**WHAT YOU ARE ASKED TO DO**
Wherever a line in the material contains the word "станки", copy that line.

**THE DATA**
————————
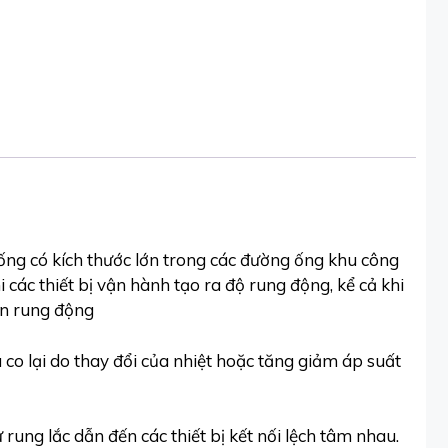
ống có kích thước lớn trong các đường ống khu công
các thiết bị vận hành tạo ra độ rung động, kể cả khi
ên rung động
co lại do thay đổi của nhiệt hoặc tăng giảm áp suất
 rung lắc dẫn đến các thiết bị kết nối lệch tâm nhau.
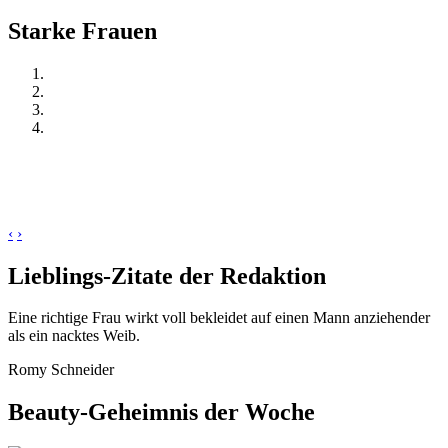
Starke Frauen
‹
›
Lieblings-Zitate der Redaktion
Eine richtige Frau wirkt voll bekleidet auf einen Mann anziehender
als ein nacktes Weib.
Romy Schneider
Beauty-Geheimnis der Woche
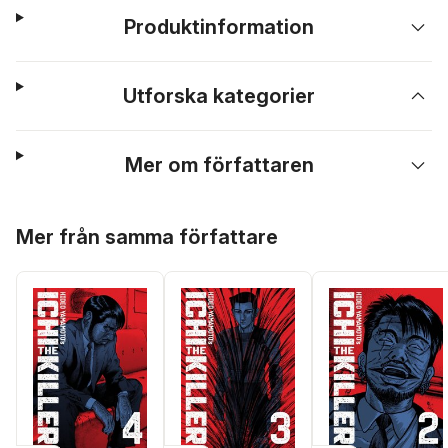
Produktinformation
Utforska kategorier
Mer om författaren
Hoppa över listan
Mer från samma författare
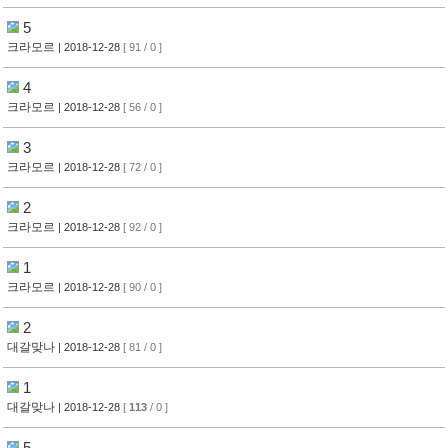
5
크라모르
| 2018-12-28
[ 91 / 0 ]
4
크라모르
| 2018-12-28
[ 56 / 0 ]
3
크라모르
| 2018-12-28
[ 72 / 0 ]
2
크라모르
| 2018-12-28
[ 92 / 0 ]
1
크라모르
| 2018-12-28
[ 90 / 0 ]
2
대갈맞나
| 2018-12-28
[ 81 / 0 ]
1
대갈맞나
| 2018-12-28
[
113
/ 0 ]
5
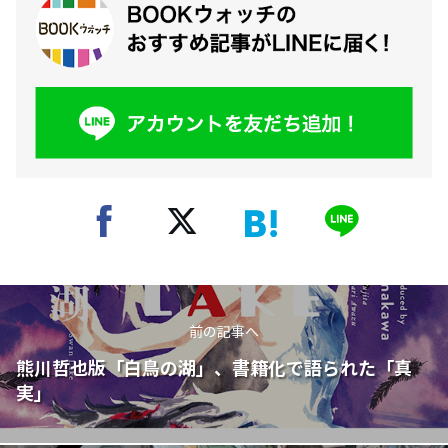
前の記事へ
熊川哲也版「白鳥の湖」、書籍化で語られた「真
実」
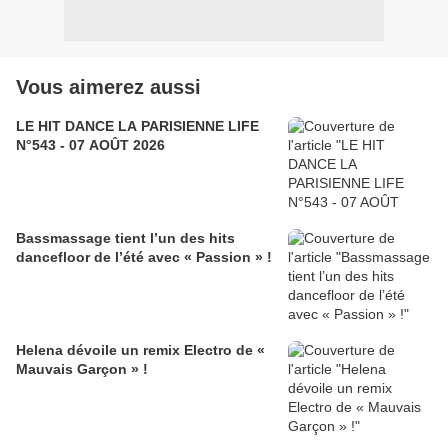
Vous aimerez aussi
LE HIT DANCE LA PARISIENNE LIFE
N°543 - 07 AOÛT 2026
Bassmassage tient l’un des hits
dancefloor de l’été avec « Passion » !
Helena dévoile un remix Electro de «
Mauvais Garçon » !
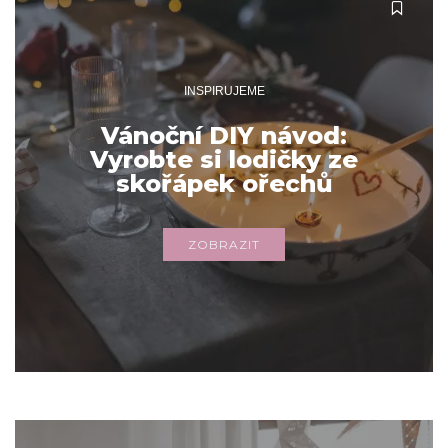
INSPIRUJEME
Vánoční DIY návod:
Vyrobte si lodičky ze
skořápek ořechů
ZOBRAZIT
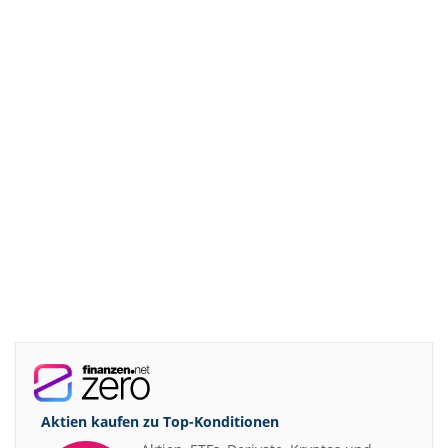
Aktien kaufen zu
Top-Konditionen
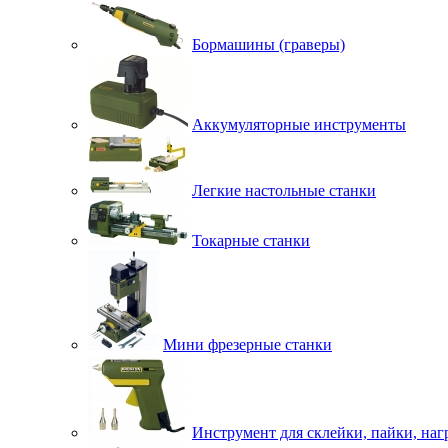
Бормашины (граверы)
Аккумуляторные инструменты
Легкие настольные станки
Токарные станки
Мини фрезерные станки
Инструмент для склейки, пайки, наг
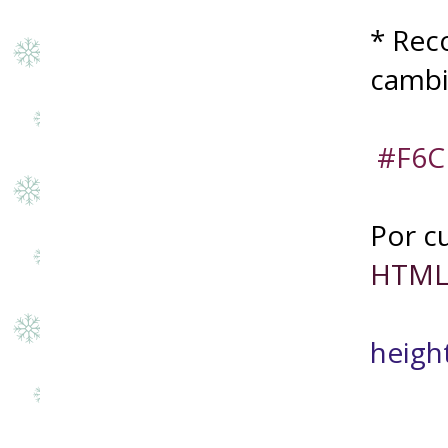
* Rec
cambi
#F6C
Por c
HTM
height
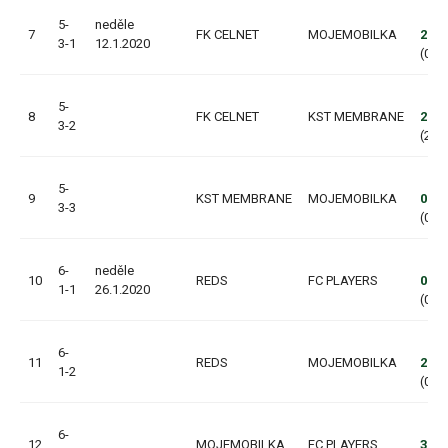
5-
neděle
7
FK CELNET
MOJEMOBILKA
2:4
3-1
12.1.2020
(0:2,
5-
8
FK CELNET
KST MEMBRANE
2:2
3-2
(2:0,
5-
9
KST MEMBRANE
MOJEMOBILKA
0:5
3-3
(0:3,
6-
neděle
10
REDS
FC PLAYERS
0:1
1-1
26.1.2020
(0:0,
6-
11
REDS
MOJEMOBILKA
2:3
1-2
(0:2,
6-
12
MOJEMOBILKA
FC PLAYERS
3:7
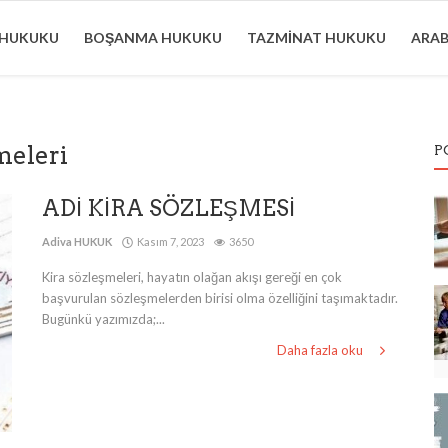
 HUKUKU
BOŞANMA HUKUKU
TAZMINAT HUKUKU
ARA
meleri
P
ADİ KİRA SÖZLEŞMESİ
Adiva HUKUK
Kasım 7, 2023
3650
Kira sözleşmeleri, hayatın olağan akışı gereği en çok
başvurulan sözleşmelerden birisi olma özelliğini taşımaktadır.
Bugünkü yazımızda;...
Daha fazla oku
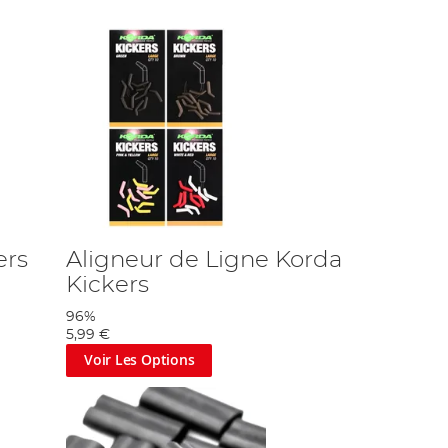
ers
Aligneur de Ligne Korda
Kickers
96%
5,99 €
Voir Les Options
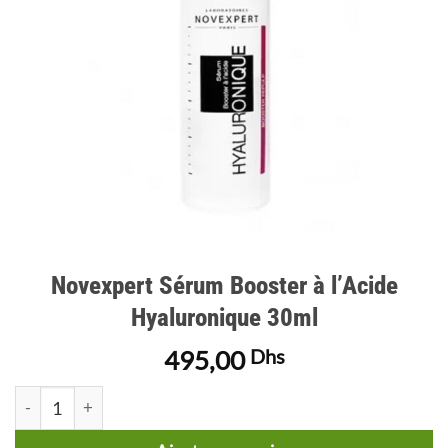
Novexpert Sérum Booster à l’Acide
Hyaluronique 30ml
495,00
Dhs
quantité de Novexpert Sérum Booster à l'Acide Hyaluronique 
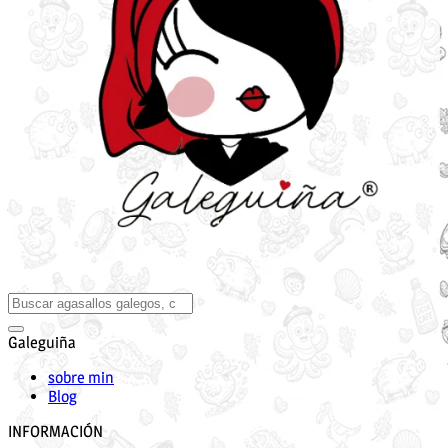
Galeguiña
sobre min
Blog
INFORMACIÓN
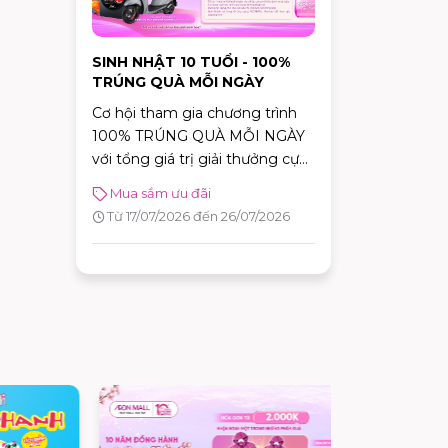
SINH NHẬT 10 TUỔI - 100%
TRÚNG QUÀ MỖI NGÀY
Cơ hội tham gia chương trình
100% TRÚNG QUÀ MỖI NGÀY
với tổng giá trị giải thưởng cực
khủng.
Mua sắm ưu đãi
Từ 17/07/2026 đến 26/07/2026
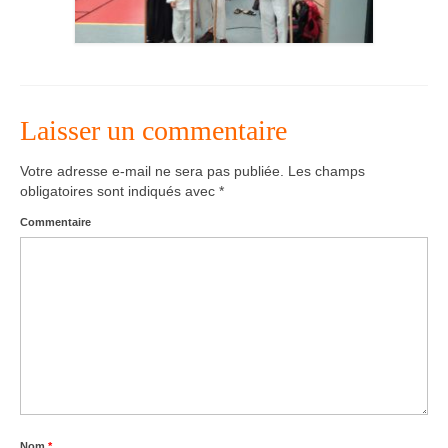
Laisser un commentaire
Votre adresse e-mail ne sera pas publiée.
Les champs
obligatoires sont indiqués avec
*
Commentaire
Nom
*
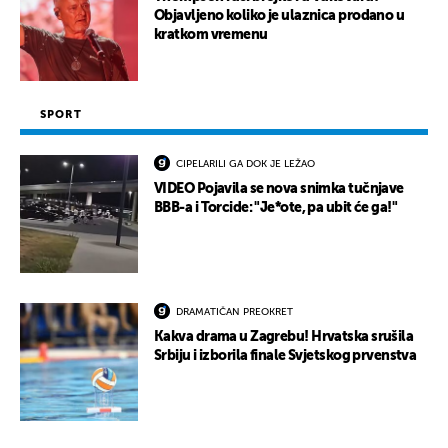
Objavljeno koliko je ulaznica prodano u
kratkom vremenu
SPORT
CIPELARILI GA DOK JE LEŽAO
VIDEO Pojavila se nova snimka tučnjave
BBB-a i Torcide: "Je*ote, pa ubit će ga!"
DRAMATIČAN PREOKRET
Kakva drama u Zagrebu! Hrvatska srušila
Srbiju i izborila finale Svjetskog prvenstva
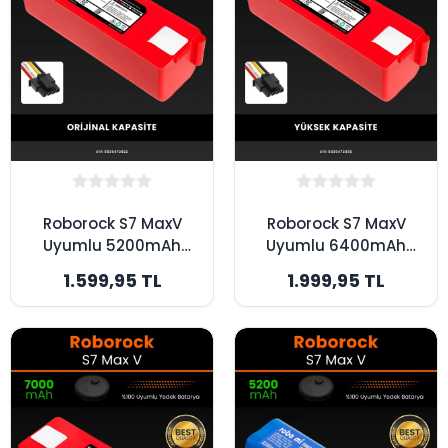
Roborock S7 MaxV
Roborock S7 MaxV
Uyumlu 5200mAh
Uyumlu 6400mAh
Robot Süpürge
Robot Süpürge
1.599,95 TL
1.999,95 TL
Bataryası - Box -
Bataryası - Box -
Orijinal Kapasite
Yüksek Kapasite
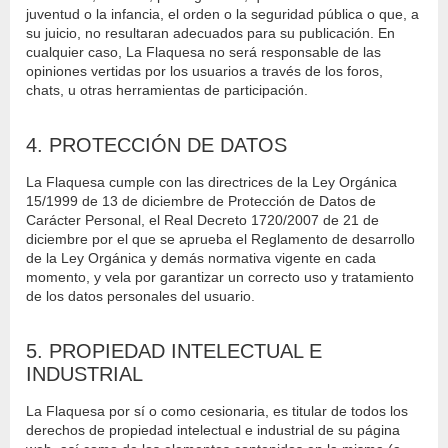
juventud o la infancia, el orden o la seguridad pública o que, a
su juicio, no resultaran adecuados para su publicación. En
cualquier caso, La Flaquesa no será responsable de las
opiniones vertidas por los usuarios a través de los foros,
chats, u otras herramientas de participación.
4. PROTECCIÓN DE DATOS
La Flaquesa cumple con las directrices de la Ley Orgánica
15/1999 de 13 de diciembre de Protección de Datos de
Carácter Personal, el Real Decreto 1720/2007 de 21 de
diciembre por el que se aprueba el Reglamento de desarrollo
de la Ley Orgánica y demás normativa vigente en cada
momento, y vela por garantizar un correcto uso y tratamiento
de los datos personales del usuario.
5. PROPIEDAD INTELECTUAL E
INDUSTRIAL
La Flaquesa por sí o como cesionaria, es titular de todos los
derechos de propiedad intelectual e industrial de su página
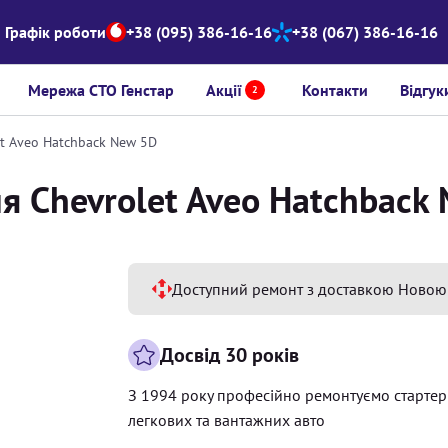
Графік роботи
+38 (095) 386-16-16
+38 (067) 386-16-16
Мережа СТО Генстар
Акції
Контакти
Відгук
2
et Aveo Hatchback New 5D
я Chevrolet Aveo Hatchback
Доступний ремонт з доставкою Новою
Досвід 30 років
З 1994 року професійно ремонтуємо старте
легкових та вантажних авто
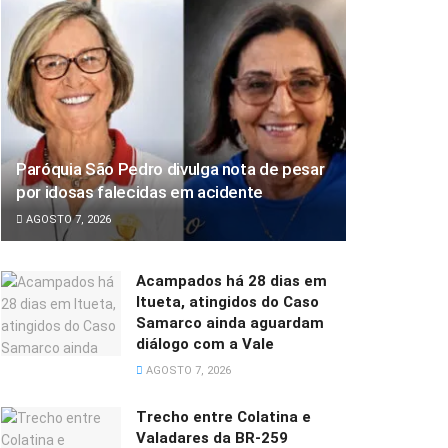
Paróquia São Pedro divulga nota de pesar
por idosas falecidas em acidente
AGOSTO 7, 2026
Acampados há 28 dias em
Itueta, atingidos do Caso
Samarco ainda aguardam
diálogo com a Vale
AGOSTO 7, 2026
Trecho entre Colatina e
Valadares da BR-259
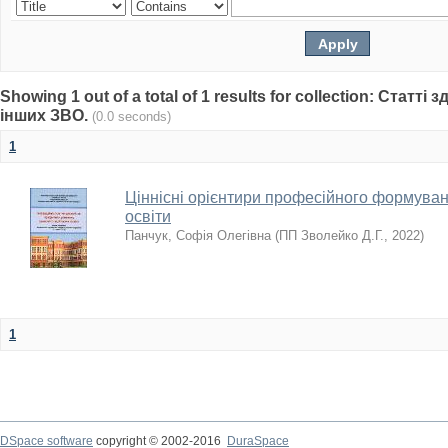
Showing 1 out of a total of 1 results for collection: Статті
інших ЗВО.
(0.0 seconds)
1
Ціннісні орієнтири професійного формува
освіти
Панчук, Софія Олегівна
(
ПП Зволейко Д.Г.
,
2022
)
1
DSpace software
copyright © 2002-2016
DuraSpace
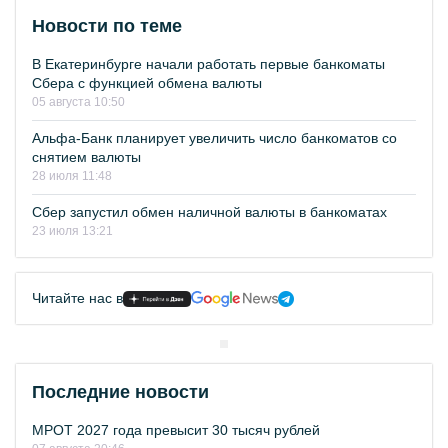
Новости по теме
В Екатеринбурге начали работать первые банкоматы
Сбера с функцией обмена валюты
05 августа 10:50
Альфа-Банк планирует увеличить число банкоматов со
снятием валюты
28 июля 11:48
Сбер запустил обмен наличной валюты в банкоматах
23 июля 13:21
Читайте нас в
Последние новости
МРОТ 2027 года превысит 30 тысяч рублей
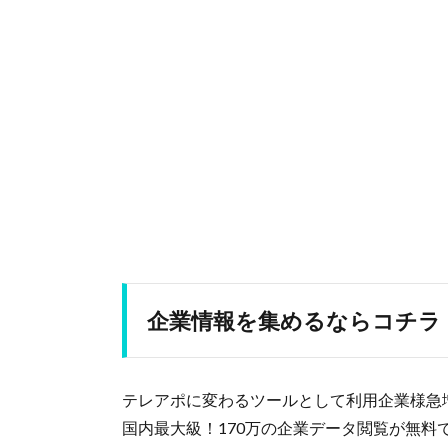
企業情報を集めるならコチラ
テレアポに変わるツールとして利用企業様急増
国内最大級！170万の企業データ閲覧が無料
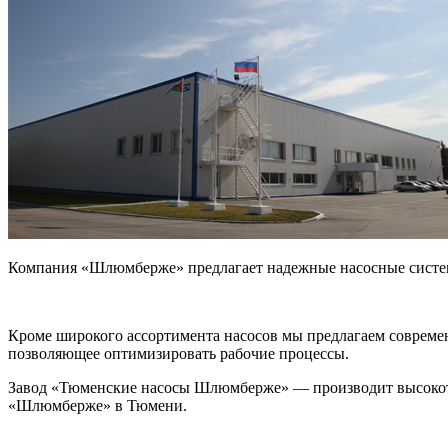
Компания «Шлюмберже» предлагает надежные насосные систем
Кроме широкого ассортимента насосов мы предлагаем совреме
позволяющее оптимизировать рабочие процессы.
Завод «Тюменские насосы Шлюмберже» — производит высокоте
«Шлюмберже» в Тюмени.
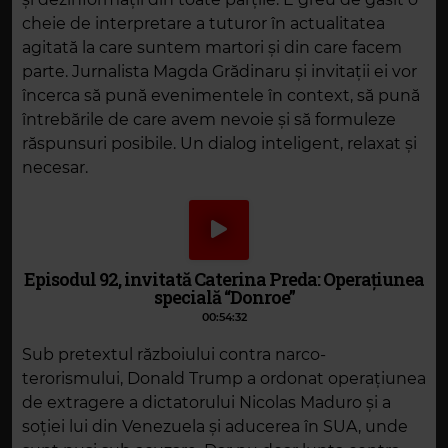
cheie de interpretare a tuturor în actualitatea
agitată la care suntem martori și din care facem
parte. Jurnalista Magda Grădinaru și invitații ei vor
încerca să pună evenimentele în context, să pună
întrebările de care avem nevoie și să formuleze
răspunsuri posibile. Un dialog inteligent, relaxat și
necesar.
Episodul 92, invitată Caterina Preda: Operațiunea
specială “Donroe”
00:54:32
Sub pretextul războiului contra narco-
terorismului, Donald Trump a ordonat operațiunea
de extragere a dictatorului Nicolas Maduro și a
soției lui din Venezuela și aducerea în SUA, unde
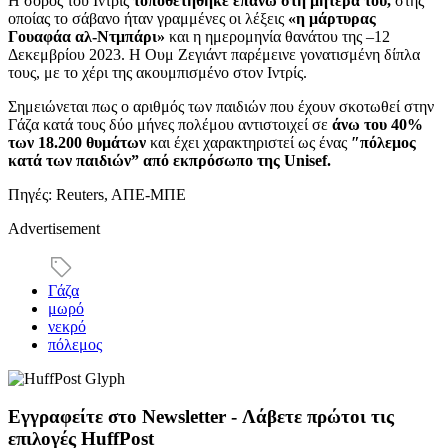
Η σορός του Ιντρίς
τοποθετήθηκε επάνω στη μητέρα του,
στης
οποίας το σάβανο ήταν γραμμένες οι λέξεις
«η μάρτυρας
Γουαφάα αλ-Ντμπάρι»
και η ημερομηνία θανάτου της –12
Δεκεμβρίου 2023. Η Ουμ Ζεγιάντ παρέμεινε γονατισμένη δίπλα
τους, με το χέρι της ακουμπισμένο στον Ιντρίς.
Σημειώνεται πως ο αριθμός των παιδιών που έχουν σκοτωθεί στην
Γάζα κατά τους δύο μήνες πολέμου αντιστοιχεί σε
άνω του 40%
των 18.200 θυμάτων
και έχει χαρακτηριστεί ως ένας
″πόλεμος
κατά των παιδιών” από εκπρόσωπο της Unisef.
Πηγές: Reuters, AΠΕ-ΜΠΕ
Advertisement
Γάζα
μωρό
νεκρό
πόλεμος
Εγγραφείτε στο Newsletter - Λάβετε πρώτοι τις
επιλογές HuffPost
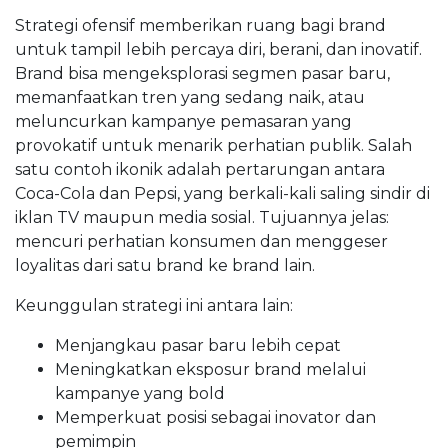
Strategi ofensif memberikan ruang bagi brand
untuk tampil lebih percaya diri, berani, dan inovatif.
Brand bisa mengeksplorasi segmen pasar baru,
memanfaatkan tren yang sedang naik, atau
meluncurkan kampanye pemasaran yang
provokatif untuk menarik perhatian publik. Salah
satu contoh ikonik adalah pertarungan antara
Coca-Cola dan Pepsi, yang berkali-kali saling sindir di
iklan TV maupun media sosial. Tujuannya jelas:
mencuri perhatian konsumen dan menggeser
loyalitas dari satu brand ke brand lain.
Keunggulan strategi ini antara lain:
Menjangkau pasar baru lebih cepat
Meningkatkan eksposur brand melalui
kampanye yang bold
Memperkuat posisi sebagai inovator dan
pemimpin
————————
**RESULT OF THE EXERCISE**
Легкие настольные станки
Токарные станки
Мини фрезерные станки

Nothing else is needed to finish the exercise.